The following week I was out of work, unsure about anything. A phone call from my old boss was not them begging me to come back, but rather an interview regarding the accident. There was some question as to whether the event had occurred while I was “on the job” or not, and then several queries about the fate of the dictation machine, of all things. No worries about the old guy, or how my video production was faring, just wondering if the little machine had been delivered or not.
It was late September, and I remember thinking a lot of the dreams I’d had for my future were washing out; Film School at USC, the perfect foot-in-the-door job at Disney Studios, my own production company. I’d failed at all of them, and here I was behind the wheel of a beat-up old Honda, dooming hapless, aged pedestrians. I felt like a menace, to myself and the world at large. I took some solace in the fact that I was not yet 21. That I was still young, and with several years left to really mess things up before the success would, inevitably, come. I was still going to conquer the world -there was plenty of time- it just wasn’t going to be today. Maybe next week.

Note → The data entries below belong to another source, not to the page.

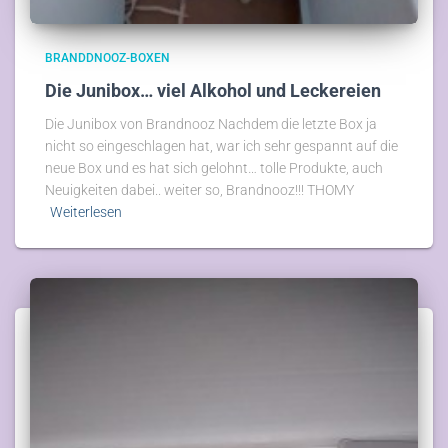
BRANDDNOOZ-BOXEN
Die Junibox… viel Alkohol und Leckereien
Die Junibox von Brandnooz Nachdem die letzte Box ja
nicht so eingeschlagen hat, war ich sehr gespannt auf die
neue Box und es hat sich gelohnt… tolle Produkte, auch
Neuigkeiten dabei.. weiter so, Brandnooz!!! THOMY
Weiterlesen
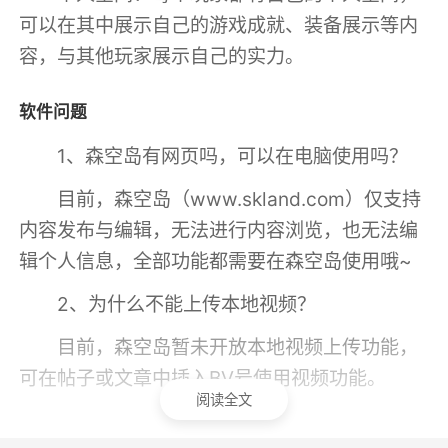
可以在其中展示自己的游戏成就、装备展示等内
容，与其他玩家展示自己的实力。
软件问题
1、森空岛有网页吗，可以在电脑使用吗？
目前，森空岛（www.skland.com）仅支持
内容发布与编辑，无法进行内容浏览，也无法编
辑个人信息，全部功能都需要在森空岛使用哦~
2、为什么不能上传本地视频？
目前，森空岛暂未开放本地视频上传功能，
可在帖子或文章中插入BV号使用视频功能。
阅读全文
3、为什么森空岛角色数据和我的游戏实际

Which was when I got a phone call from an old high school buddy telling me that Susie had been killed in a plane crash. It was a stunning piece of news. She was the first person I knew from high school who had died, and the truth of the event hit me with a blow powerful enough to mature me on the spot. She’d been the girlfriend of a close friend, and one of the girls in our close-knit group of high school buddies. And you’ve heard it before, but Susie was one of those people who was so perfect; young, happy, innocent, pretty, never wronged another soul, never said hurtful things, and always never did anything less than cheerfully look forward to what life had to offer.
There was a service that week, and a thousand people were there. It was hard to believe she was gone, this lovely little woman, and all us young college students reemerged from wherever we had abandoned to in the world, and came back home to pay our respects -whatever that meant. She was gone, but we were the ones who felt like ghosts. There was a palpable sense that the sheen of all of our youth had been stripped away a bit, and that an end for us was out there, and that we would one day have to reckon with it.

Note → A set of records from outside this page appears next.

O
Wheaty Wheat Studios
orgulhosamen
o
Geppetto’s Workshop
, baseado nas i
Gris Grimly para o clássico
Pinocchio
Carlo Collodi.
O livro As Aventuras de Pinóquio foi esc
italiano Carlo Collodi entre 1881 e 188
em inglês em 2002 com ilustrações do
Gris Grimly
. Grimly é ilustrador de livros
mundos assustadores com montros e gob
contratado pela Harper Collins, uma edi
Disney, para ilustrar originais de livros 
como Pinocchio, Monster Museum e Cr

It was us in the church, and all the parents, all who loved her and her family. And while the parents mourned, the teenagers were in shock, still feeling like maybe we’d bump into Susie next week somewhere, at the gas station, or at a party. And I was feeling some strange guilt about it all, because I remembered the last time I’d spoken to her, and the last time I saw her.

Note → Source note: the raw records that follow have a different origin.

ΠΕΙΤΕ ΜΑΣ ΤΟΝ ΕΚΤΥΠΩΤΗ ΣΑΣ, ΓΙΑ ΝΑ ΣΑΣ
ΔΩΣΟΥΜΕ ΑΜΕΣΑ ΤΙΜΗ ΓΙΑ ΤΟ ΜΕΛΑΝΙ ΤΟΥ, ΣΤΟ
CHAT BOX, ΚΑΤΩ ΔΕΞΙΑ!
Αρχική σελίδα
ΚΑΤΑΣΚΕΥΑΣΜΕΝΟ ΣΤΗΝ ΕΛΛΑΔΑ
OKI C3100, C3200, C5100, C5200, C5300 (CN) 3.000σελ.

It was the previous New Year’s Eve, and we were driving through Pasadena on the Rose Parade route. She was following me in her white Volkswagen Jetta, and I was in my new (used) Honda Civic hatchback, which I had just acquired a couple weeks before. I stopped at an intersection somewhere, and without warning she had plowed right into me from behind. Everyone was fine, and her car had nary a scratch on it, but mine was pretty bent up as a result. The back was dented, the sides were crunched, and my rear bumper nearly dropped off. We didn’t call the cops, or anything, and I was going to let it go, but for some reason I called her at college a few weeks later and asked her if she’d had any insurance or could offer me any help in repairing it. She told me she’d been under the impression that I was fine about it all and had let it go, and why was I calling her now? Which embarrassed me, and made me indignant.
And here now I was ashamed of myself, and from there I did let it go. At the service for Susie, a friend pointed out the old dents, and recalled the New Year’s Eve. “You can
never fix it now,” he said. “The car’s a legacy.” Well, the car was something. It was really all I had, and now, here, we had a history. But the car was just going to be whatever it was. I never washed it, never worried about scratching it, hit a few other things with it, and then recently, the old man crossing the street. And that was life. Life. So much of it was so embarrassedly unintentional.
And the next day I got in it and headed east on Interstate 10, the “Christopher Columbus Transcontinental Highway”. I figured I’d just drive for a few months. See if there was anything out there that wasn’t here. I didn’t take much with me. But I had my leather jacket.